Raising the endash between lining numerals is a valuable lesson as well. Thanks for advocating that one, Charles. With Opentype, such automatic adjustments are easily within reach.

Miss Tiffany's picture

oldnick: please start a new thread and do share your stories. I love hearing stories from yesteryear. history rocks!
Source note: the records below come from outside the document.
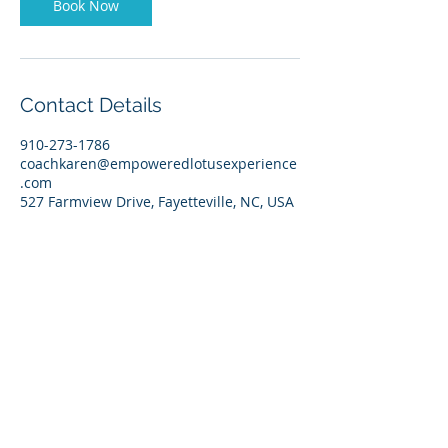
Book Now
Contact Details
910-273-1786
coachkaren@empoweredlotusexperience
.com
527 Farmview Drive, Fayetteville, NC, USA
CoachKaren@empoweredlotusexperience.com
Empowered Lotus, LLC
Privacy Policy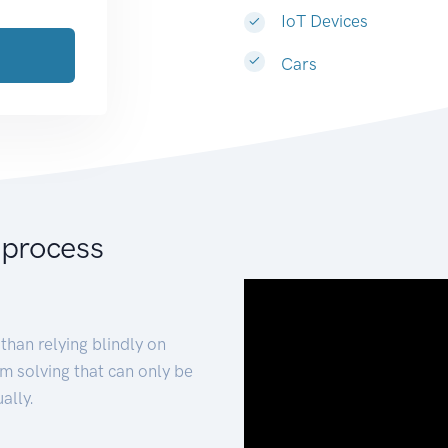
IoT Devices
Cars
 process
than relying blindly on
m solving that can only be
ally.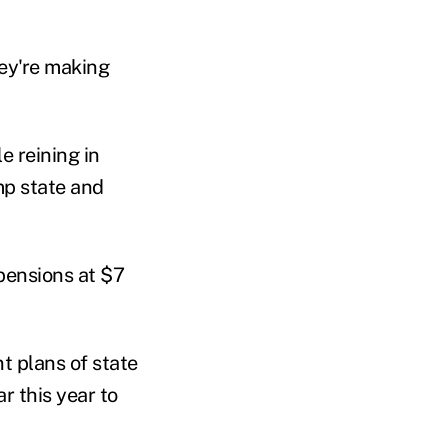
hey're making
e reining in
mp state and
 pensions at $7
t plans of state
r this year to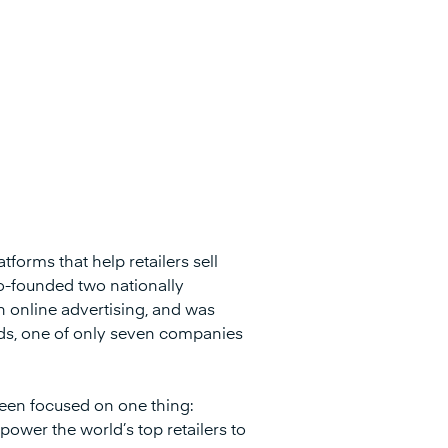
tforms that help retailers sell
o-founded two nationally
 online advertising, and was
rds, one of only seven companies
een focused on one thing:
power the world’s top retailers to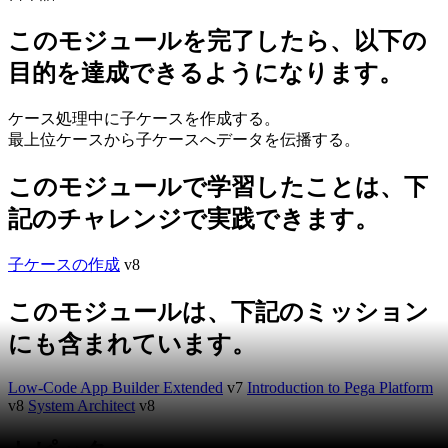
このモジュールを完了したら、以下の
目的を達成できるようになります。
ケース処理中に子ケースを作成する。
最上位ケースから子ケースへデータを伝播する。
このモジュールで学習したことは、下
記のチャレンジで実践できます。
子ケースの作成
v8
このモジュールは、下記のミッション
にも含まれています。
Low-Code App Builder Extended
v7
Introduction to Pega Platform
v8
System Architect
v8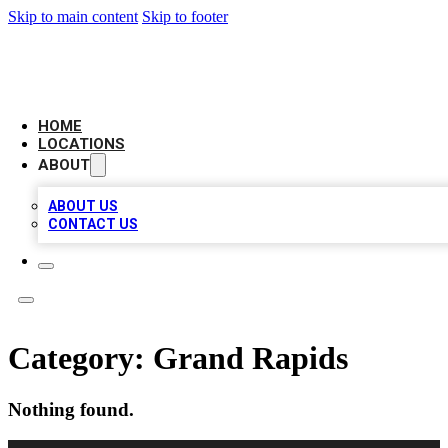
Skip to main content
Skip to footer
NEXT GEN BUSINESS CITATIONS
HOME
LOCATIONS
ABOUT
ABOUT US
CONTACT US
Category:
Grand Rapids
Nothing found.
parker, et al: I think you can follow the dogmatic and pedantic, maybe you should. But more important is to be consistant. If you space before and after the em, don't space before and after the en.

Nick Shinn's picture

I find it depends on the typeface.

I really like ultra-fine emdashes that come right up to the adjacent glyphs, but if they're not fine, they need some space.

parker's picture

"I find it depends on the typeface.
I really like ultra-fine emdashes that come right up to the adjacent glyphs..."

such as, please?

silas's picture

such as, please?

f***in aye... feel it out.

If you have to ask, you'll never know.

go buy some fonts.

parker's picture

"If you have to ask, you’ll never know."

well this is a piece of wisdom.

what's so wrong if i want to ask? to learn? to know? what's so wrong if i asked Nick to list a font or couple...? what's so wrong if i want to learn from his own experience?

"f***in aye…"

?

"go buy some fonts."

?

Nick Shinn's picture

Times: thin dashes, fat hyphen.
Minion: moderate weight dashes, same thickness hyphen.
I'm sure you could find a similar variety of "dash strategies" in your font library, Tina.

Rob O. Font's picture

This used to be solved by the inclusion of 2 em dashes. There was the regular one, a full em dash on the em width, and what Merg. called a 3/4 em dash, full em width, but the dash was only 3/4 of the em with essentailly a thin built-in on either side. I think most Em dashes today are actually the old 3/4, and the authentic em is dropped.

silas's picture

I apologize for getting saucy there. Foul language is as counterproductive as hand-holding.